No me quiero ni acordar, el recuerdo es bastante doloroso: a las cinco y media de la mañana sacaban los cerdos del corral, los arrastraban por todo el patio en medio de sus berridos, los inmovilizaban frente a la casa y ahí, de una puñalada por el cuello, los mataban. El alarido era tan desgarrador que yo a veces no podía reprimir una lágrima. Yo era un niño demasiado sensible, no hay que darle más vueltas, porque mi hermano, dos años menor que yo, apenas escuchaba el traqueteo de la puerta del corral, se levantaba de un brinco de la cama e iba a ver como mataban al puerco. Más de una vez, incluso, pidió que lo dejaran dar la puñalada, lo que pasa es que mi abuelo era un hombre prudente: “cuando seas grande quizás, déjale eso a los hombres”. Mientras tanto, yo me tapaba los oídos, tratando de no escuchar nada. Lo peor era cuando el matarife no era muy ducho: a veces el puerco tardaba en morir y los jadeos de su estertor eran peores que los alaridos. Una o dos veces al año, en casa de mis abuelos, mataban dos puercos, para repartir la carne entre toda la familia (los vecinos también cogían lo suyo) y acumular manteca en tres latones bien grandes que se almacenaban debajo de la meseta de la cocina. Aquello era una fiesta, la familia entera se reunía en la finca y había comelata todo el día. La única que no comía mucho era mi abuela: no dejaba de trabajar, y al final de la jornada, cuando todo el mundo estaba ya sentado frente al televisor, ella todavía estaba fregando calderas, bandejas, platos, cubiertos y espumaderas.
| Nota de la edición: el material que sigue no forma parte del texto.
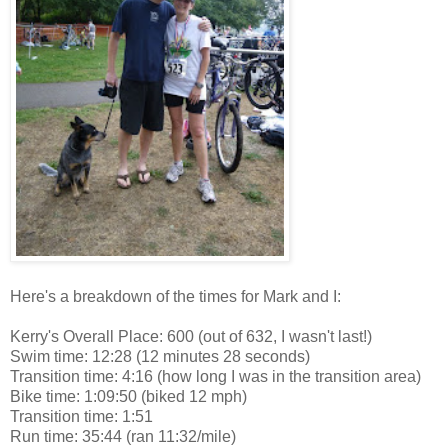
Here's a breakdown of the times for Mark and I:
Kerry's Overall Place: 600 (out of 632, I wasn't last!)
Swim time: 12:28 (12 minutes 28 seconds)
Transition time: 4:16 (how long I was in the transition area)
Bike time: 1:09:50 (biked 12 mph)
Transition time: 1:51
Run time: 35:44 (ran 11:32/mile)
Ya les dije: no me gustaba el momento mismo del sacrificio, pero después ya era otra cosa. Apenas se hacía el silencio me vestía corriendo y me iba a ver el proceso. Un cerdo muerto no es lo mismo que un cerdo a punto de morir. Un cerdo a punto de morir puede ser una criatura aterrorizada, luchando por su vida. Un cerdo muerto, siendo muy pragmáticos, es un objeto. Así que me gustaba ver cómo le echaban agua hirviendo, lo raspaban con cuchillos y le dejaban la piel blanca, limpia y lisa. El mejor momento era el de abrirlo. Eso siempre lo hacía mi abuelo, con una precisión quirúrgica. Desde el cuello hasta el trasero iba abriendo un tajo con cuchillo muy afilado. Yo lo miraba atontado: iban saliendo a la luz los secretos ocultos de un organismo, los órganos frescos, podría decirse que todavía palpitantes. Como mi abuelo notaba mi interés, ahí mismo me daba una clase de anatomía: “Estos son los pulmones, este es el corazón, este es el estómago (hay que tener cuidado, no vaya ser que lo perforemos), este es el hígado, estos son los riñones…” Yo apenas me movía de mi sitio en toda la mañana, atento a sus explicaciones. A mi hermano, más dado a la aventura que a la contemplación, aquello lo aburría y se iba a hacer sus trastadas. A eso de las 9 de la mañana comenzaban a freír los chicharrones y las empellas. Cuando escurrían la manteca y aquello se refrescaba, mi hermano y yo comenzábamos a buscar frenéticamente la cola frita del cerdo. Mi hermano la encontraba y yo le rogaba que me diera un pedacito. Casi siempre por gusto.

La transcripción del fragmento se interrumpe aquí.